FIG. 2 shows repellant device 1 fully assembled. In the preferred embodiment, the clear transparent fluid 10 is distilled water. A chemical stabilizer such as liquid or dry chlorine may be added to prevent stagnation. The repellant device 1 may be assembled in a vacuum environment in order to create a vacuum within interior cavity 11 to prevent the growth of aerobic organisms. A vacuum may also be created through other methods such as those commonly used in canning foods.
FIG. 3 shows an embodiment with a plurality of facets 17 machined onto metallic shaft 5. The facets 17 create reflective surfaces at different angles which results in a magnification of the prismatic effect.
FIG. 4 shows an embodiment where metal turnings 18 are used as reflective elements within clear transparent liquid 10 instead of metallic shaft 5. The metal turnings 18 may be formed of stainless steel, copper, aluminum, titanium, or another metallic element or alloy. The metal turnings 18 may be passivated, chrome coated, or electropolished. In this embodiment, it may be necessary to add salt or another solute to the clear transparent liquid 10 in order to create a liquid density such that the metal turnings 18 will not sink to the bottom of interior cavity 11.
FIG. 5 shows an embodiment with a plurality of facets 19 machined onto cylindrical clear rigid housing 2. The facets 19 create refractive surfaces at different angles which results in a magnification of the prismatic effect.

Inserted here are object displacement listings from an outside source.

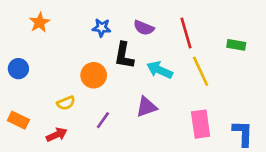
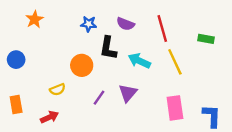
purple triangle: (146, 107) -> (128, 93), turned -30
orange rectangle: (18, 120) -> (16, 104), turned 54
purple line: (103, 120) -> (99, 98), moved

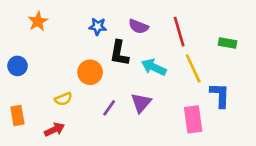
blue L-shape: (212, 116) -> (220, 95), moved

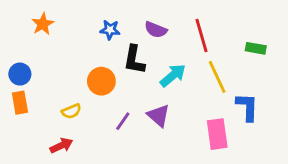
cyan arrow: (154, 67) -> (173, 75), turned 115
purple triangle: (141, 103) -> (159, 115), turned -30
orange rectangle: (17, 116) -> (20, 103), moved

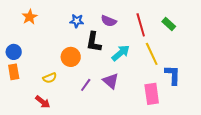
green rectangle: (256, 48) -> (169, 24), moved, turned 32
red arrow: (61, 146) -> (43, 102), turned 63

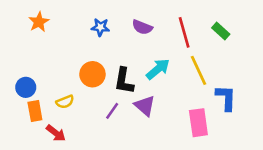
black L-shape: (94, 42) -> (124, 81), moved
blue circle: (14, 52) -> (26, 87), moved
orange rectangle: (14, 72) -> (35, 111), moved

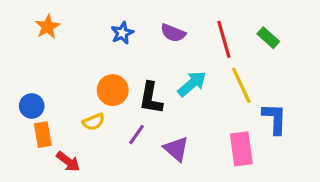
blue star: (100, 27) -> (122, 33), turned -30
yellow semicircle: (65, 102) -> (94, 122), moved
purple triangle: (145, 106) -> (176, 149), moved

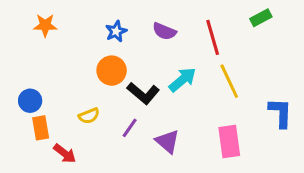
orange star: (48, 27) -> (45, 25), turned 30
green rectangle: (268, 38) -> (261, 18), moved, turned -70
orange circle: (113, 90) -> (112, 71), moved
black L-shape: (151, 98) -> (143, 93), turned -60
blue L-shape: (275, 119) -> (281, 113), moved

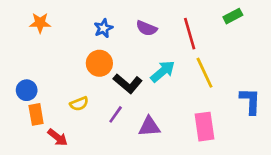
purple triangle: (167, 141) -> (149, 127), turned -45

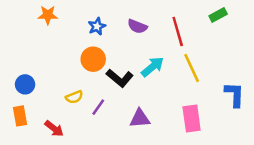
orange star: (40, 23) -> (48, 15), moved
orange rectangle: (36, 114) -> (20, 116), moved
purple line: (116, 114) -> (98, 107), moved

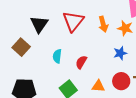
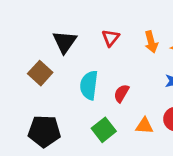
red triangle: (73, 21) -> (111, 38), size x0.6
cyan semicircle: (57, 56) -> (89, 85), size x1.5

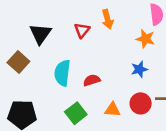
orange arrow: (151, 42) -> (108, 19), moved
red semicircle: (121, 93) -> (92, 80), turned 42

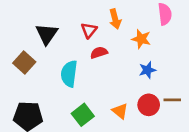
orange star: (145, 39) -> (141, 39), moved
red semicircle: (92, 80) -> (99, 53), moved
orange triangle: (112, 110) -> (120, 111), turned 35

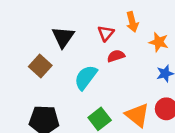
cyan semicircle: (69, 74) -> (86, 77), turned 30
orange triangle: (120, 111) -> (137, 115), size x1.5

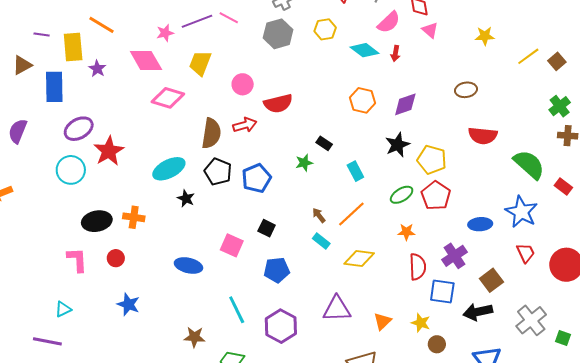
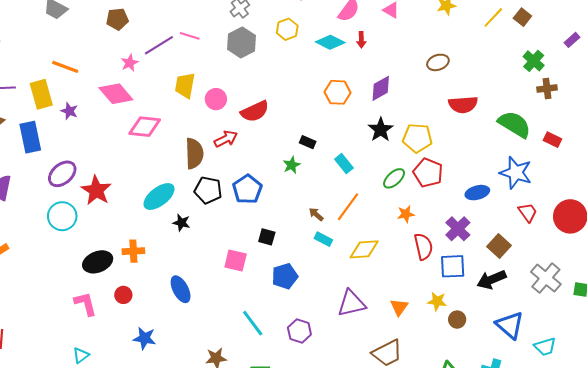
yellow trapezoid: (200, 63) -> (185, 85), moved
blue ellipse: (188, 265) -> (181, 289), moved, turned 60
purple hexagon: (281, 326) -> (299, 331), size x0.7

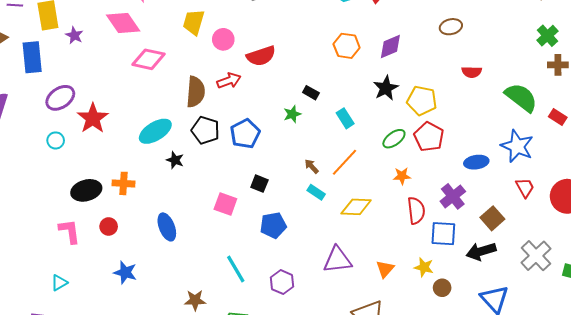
red semicircle: (463, 105) -> (472, 72), size x0.7
cyan circle: (62, 216) -> (56, 140), size x0.6

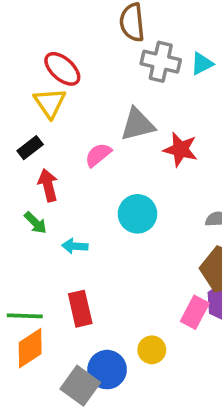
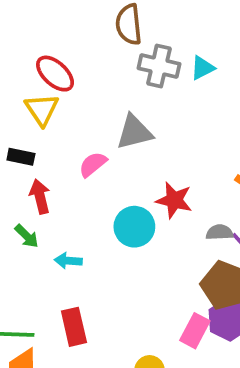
black rectangle: (30, 148) -> (21, 157), turned 50
red star: (180, 149) -> (174, 200), moved

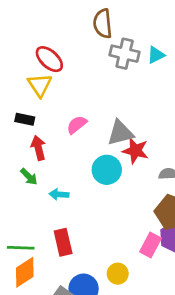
gray triangle: (134, 132) -> (120, 133), moved

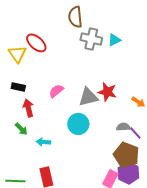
yellow triangle: (40, 85) -> (17, 54), moved
red star: (135, 151) -> (107, 92), moved

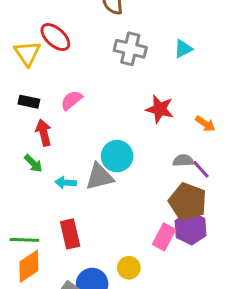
gray cross: (91, 39) -> (130, 49), moved
cyan triangle: (114, 40) -> (183, 49), moved
pink semicircle: (56, 91) -> (72, 100), moved
gray triangle: (88, 97) -> (99, 177), moved

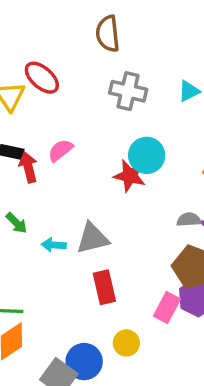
red star: (160, 109) -> (130, 176), moved
red arrow: (44, 133) -> (28, 167), moved
cyan circle: (117, 156) -> (147, 155), moved
red rectangle: (70, 234) -> (104, 287), moved

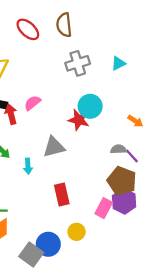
red ellipse: (42, 78) -> (28, 29), moved
gray cross: (128, 91) -> (78, 63), turned -30
gray triangle: (93, 238) -> (54, 147), moved
cyan arrow: (54, 245) -> (28, 166), turned -98

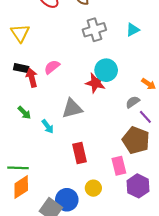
gray semicircle: (118, 149) -> (133, 102), moved, turned -32
cyan arrow: (28, 166) -> (48, 126), turned -32
purple hexagon: (124, 201) -> (138, 186), moved
pink rectangle: (104, 208) -> (119, 166), turned -42

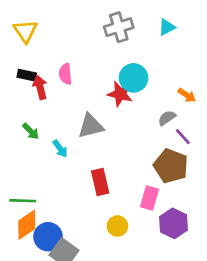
pink semicircle: (52, 67) -> (65, 74), turned -56
pink rectangle: (119, 166) -> (149, 198), turned 30
blue circle: (67, 200) -> (48, 237), moved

FIG. 6 shows an embodiment with regions of varying refractive index 20-24 are found on clear rigid housing 2. FIG. 6 shows these regions in a horizontal orientation. It would also be possible to orient these regions in a vertical, diagonal, or random orientation. The varying refractive index regions 20-24 may be produced by various manufacturing techniques known to those skilled in the art, such as tempering, grinding, or etching. The varying refractive index regions 20-24 create different dispersion patterns of light, which may magnify the repellant effect of the invention.
FIG. 7 shows an aesthetic embodiment 26, for use on a front porch or next to the entrance to a building. In aesthetic embodiment 26, the cylindrical clear rigid housing 2 is replaced with a polyhedron shaped clear rigid housing, in this case an octahedron clear rigid housing 28. The octahedron clear rigid housing may be formed of the same materials as cylindrical clear rigid housing 2. Inferior endcap 4 is no longer necessary, and superior endcap 3 is replaced with octahedron superior endcap 27 in order to mate with the octahedron clear rigid housing 28. This embodiment illustrates how this invention may be designed with other three-dimensional geometric shapes not explicitly shown in this application.
FIG. 8 shows a plurality of repellant devices 1 on an outdoor table 25. Other recommended applications of this invention include hanging adjacent to building entrances, in restaurant kitchens, in horse stables, and in daycare centers.